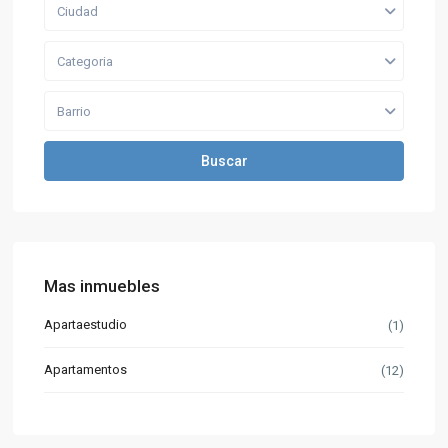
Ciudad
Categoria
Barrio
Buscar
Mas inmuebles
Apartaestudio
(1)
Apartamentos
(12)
==
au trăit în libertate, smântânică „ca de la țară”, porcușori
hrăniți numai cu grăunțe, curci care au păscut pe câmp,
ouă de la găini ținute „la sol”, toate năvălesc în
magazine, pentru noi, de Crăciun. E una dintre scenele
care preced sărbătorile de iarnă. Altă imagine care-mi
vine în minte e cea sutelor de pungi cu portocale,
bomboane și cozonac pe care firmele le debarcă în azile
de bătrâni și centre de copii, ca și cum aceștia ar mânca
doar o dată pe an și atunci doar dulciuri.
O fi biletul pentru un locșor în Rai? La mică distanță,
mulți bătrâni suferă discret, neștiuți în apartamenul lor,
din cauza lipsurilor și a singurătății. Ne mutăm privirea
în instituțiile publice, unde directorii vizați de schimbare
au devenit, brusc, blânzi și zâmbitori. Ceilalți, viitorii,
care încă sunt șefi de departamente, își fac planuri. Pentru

# Work required:
Among the entries, how many lines include the string "care"? Please reply with only the number.

# Worked solution:
4